Closed cliu72 closed 1 year ago

cliu72 commented 1 year ago

Describe the bug Cell mask generation (in both cell clustering and neighborhood notebooks) assumes that all FOVs have the same maximum cluster number, which can generate cell masks that are wrong.

This is the code in question (in data_utils.py):

def relabel_segmentation(labeled_image, labels_dict):
    """Takes a labeled image and translates its labels according to a dictionary.

    Returns the relabeled array (according to the dictionary).

    Args:
        labeled_image (numpy.ndarray):
            2D numpy array of labeled cell objects.
        labels_dict (dict):
            a mapping between labeled cells and their clusters.

    Returns:
        numpy.ndarray:
            The relabeled array.
    """

    img = np.copy(labeled_image)
    unique_cell_ids = np.unique(labeled_image)
    unique_cell_ids = unique_cell_ids[np.nonzero(unique_cell_ids)]

    default_label = max(labels_dict.values()) + 1

    # cast to int16 to allow for Photoshop loading
    relabeled_img = np.vectorize(
        lambda x: labels_dict.get(x, default_label) if x != 0 else 0
    )(img).astype('int16')

    return relabeled_img

This function is called in the label_cells_by_cluster function, which is run for each FOV. The issue is that this line:

default_label = max(labels_dict.values()) + 1

assumes that the labels_dict (which is generated for each FOV independently) has the same maximum value for all FOVs. This is not always true. For example, let's say Tcells is cluster number 19 and Bcells is cluster number 20. Let's say fov1 has both Tcells and Bcells (so it has cluster number 19 and 20), but fov2 has T cells but not B cells (so it has cluster number 19 but no 20). For fov2, the default_label would be set to 20 (because the maximum for this fov is 19), so some cells in the image may be assigned to label 20 even though there are no Bcells in the image.

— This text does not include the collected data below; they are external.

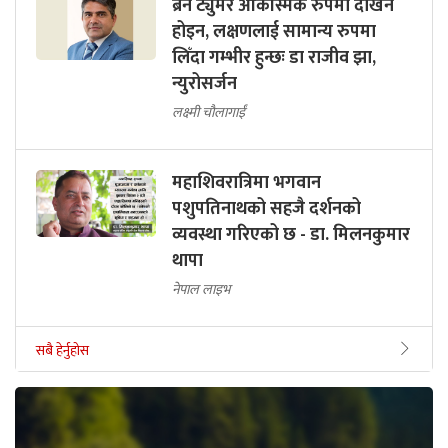
ब्रेन ट्युमर आकस्मिक रुपमा देखिने
होइन, लक्षणलाई सामान्य रुपमा
लिँदा गम्भीर हुन्छः डा राजीव झा,
न्युरोसर्जन
लक्ष्मी चौलागाईं
महाशिवरात्रिमा भगवान
पशुपतिनाथको सहजै दर्शनको
व्यवस्था गरिएको छ - डा. मिलनकुमार
थापा
नेपाल लाइभ
सबै हेर्नुहोस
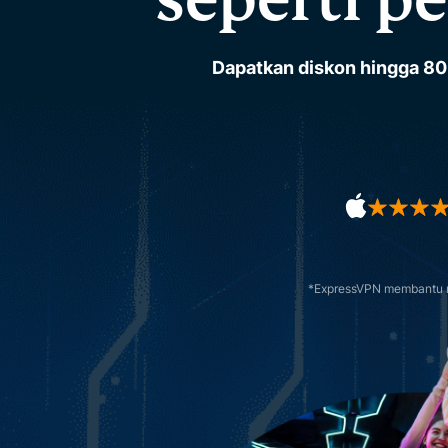
Dapatkan diskon hingga 80
*ExpressVPN membantu me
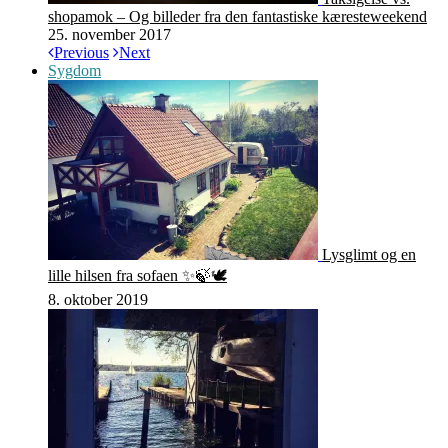
shopamok – Og billeder fra den fantastiske kæresteweekend
25. november 2017
Previous
Next
Sygdom
Lysglimt og en
lille hilsen fra sofaen ✨🍃🕊
8. oktober 2019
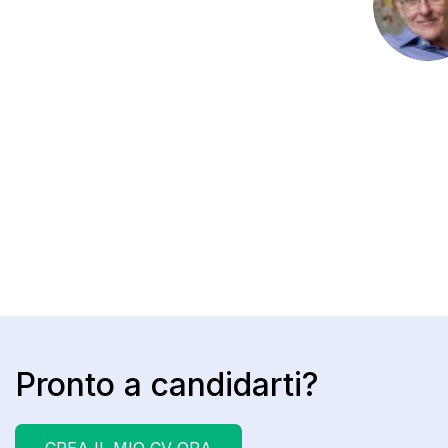
Pronto a candidarti?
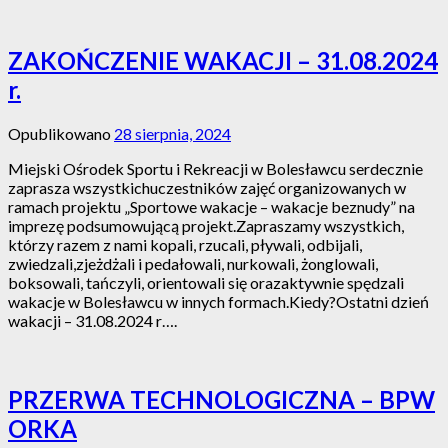
ZAKOŃCZENIE WAKACJI – 31.08.2024
r.
Opublikowano
28 sierpnia, 2024
Miejski Ośrodek Sportu i Rekreacji w Bolesławcu serdecznie
zaprasza wszystkichuczestników zajęć organizowanych w
ramach projektu „Sportowe wakacje – wakacje beznudy” na
imprezę podsumowującą projekt.Zapraszamy wszystkich,
którzy razem z nami kopali, rzucali, pływali, odbijali,
zwiedzali,zjeżdżali i pedałowali, nurkowali, żonglowali,
boksowali, tańczyli, orientowali się orazaktywnie spędzali
wakacje w Bolesławcu w innych formach.Kiedy?Ostatni dzień
wakacji – 31.08.2024 r….
PRZERWA TECHNOLOGICZNA – BPW
ORKA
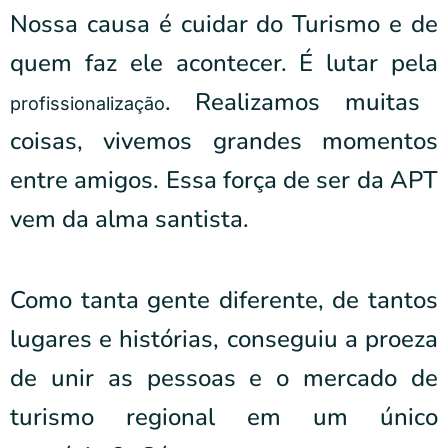
Nossa causa é cuidar do Turismo e de
quem faz ele acontecer. É lutar pela
. Realizamos muitas
profissionalização
coisas, vivemos grandes momentos
entre amigos. Essa força de ser da APT
vem da alma santista.
Como tanta gente diferente, de tantos
lugares e histórias, conseguiu a proeza
de unir as pessoas e o mercado de
turismo regional em um único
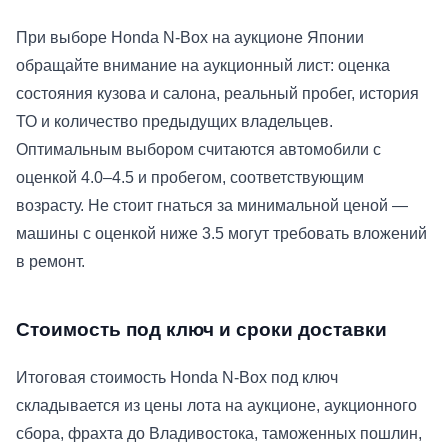
При выборе Honda N-Box на аукционе Японии
обращайте внимание на аукционный лист: оценка
состояния кузова и салона, реальный пробег, история
ТО и количество предыдущих владельцев.
Оптимальным выбором считаются автомобили с
оценкой 4.0–4.5 и пробегом, соответствующим
возрасту. Не стоит гнаться за минимальной ценой —
машины с оценкой ниже 3.5 могут требовать вложений
в ремонт.
Стоимость под ключ и сроки доставки
Итоговая стоимость Honda N-Box под ключ
складывается из цены лота на аукционе, аукционного
сбора, фрахта до Владивостока, таможенных пошлин,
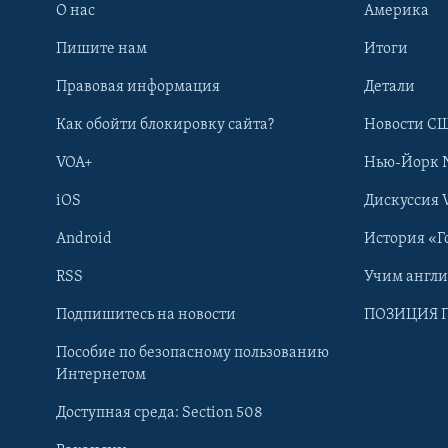
О нас
Америка
Пишите нам
Итоги
Правовая информация
Детали
Как обойти блокировку сайта?
Новости СШ
VOA+
Нью-Йорк 
iOS
Дискуссия 
Android
История «Г
RSS
Учим англ
Learning English
Подпишитесь на новости
ПОЗИЦИЯ 
Пособие по безопасному пользованию
СОЦИАЛЬНЫЕ СЕТИ
Интернетом
Доступная среда: Section 508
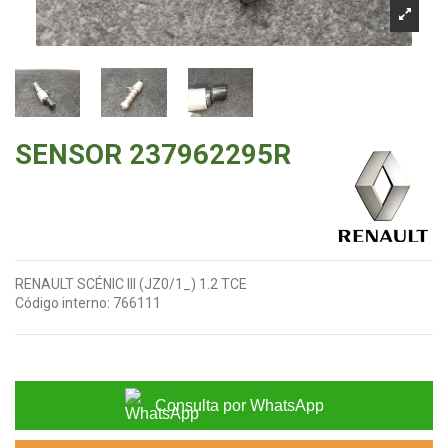
SENSOR 237962295R
RENAULT SCÉNIC III (JZ0/1_) 1.2 TCE
Código interno:
766111
Consulta por WhatsApp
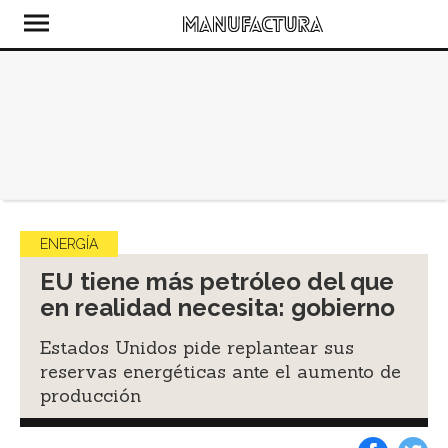
ENERGÍA
EU tiene más petróleo del que
en realidad necesita: gobierno
Estados Unidos pide replantear sus
reservas energéticas ante el aumento de
producción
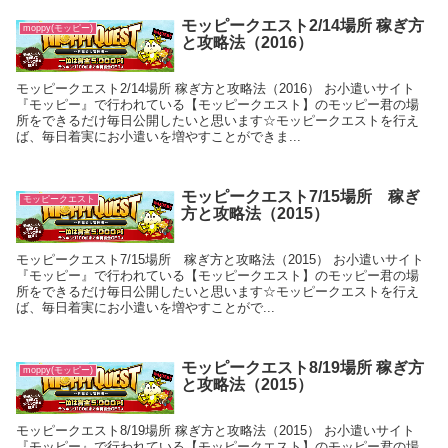
モッピークエスト2/14場所 稼ぎ方
moppy(モッピー)
と攻略法（2016）
モッピークエスト2/14場所 稼ぎ方と攻略法（2016） お小遣いサイト
『モッピー』で行われている【モッピークエスト】のモッピー君の場
所をできるだけ毎日公開したいと思います☆モッピークエストを行え
ば、毎日着実にお小遣いを増やすことができま...
モッピークエスト7/15場所 稼ぎ
モッピークエスト
方と攻略法（2015）
モッピークエスト7/15場所 稼ぎ方と攻略法（2015） お小遣いサイト
『モッピー』で行われている【モッピークエスト】のモッピー君の場
所をできるだけ毎日公開したいと思います☆モッピークエストを行え
ば、毎日着実にお小遣いを増やすことがで...
モッピークエスト8/19場所 稼ぎ方
moppy(モッピー)
と攻略法（2015）
モッピークエスト8/19場所 稼ぎ方と攻略法（2015） お小遣いサイト
『モッピー』で行われている【モッピークエスト】のモッピー君の場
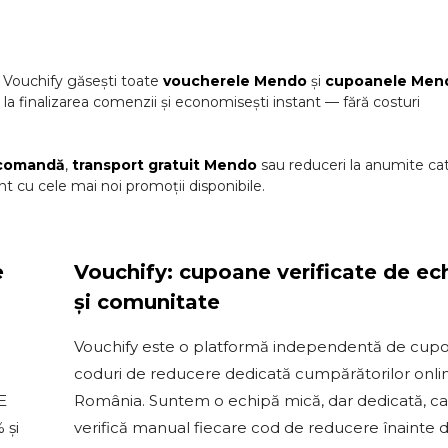
 Vouchify găsești toate
voucherele
Mendo
și
cupoanele
Men
l la finalizarea comenzii și economisești instant — fără costuri
 comandă
,
transport gratuit
Mendo
sau reduceri la anumite cat
t cu cele mai noi promoții disponibile.
e
Vouchify: cupoane verificate de ec
și comunitate
Vouchify este o platformă independentă de cupo
coduri de reducere dedicată cumpărătorilor onli
E
România. Suntem o echipă mică, dar dedicată, c
 și
verifică manual fiecare cod de reducere înainte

I believe default_label was set to max(labels_dict.values()) + 1 because in my original code for mask generation, I assigned all cells that weren't assigned a cluster label (because that cell wasn't included in clustering for whatever reason) to an "unassigned" category (and the unassigned category was assigned a cluster number 1 greater than the actual number of clusters).

Not directly related to this issue but also in the function, I'm not sure why these lines are included (unique_cell_ids doesn't seem to be used in the function):

unique_cell_ids = np.unique(labeled_image)
unique_cell_ids = unique_cell_ids[np.nonzero(unique_cell_ids)]

Expected behavior

ngreenwald commented 1 year ago

I think this can be wrapped up with the changes in #857. Might need two separate PRs, but good to coordinate in either case.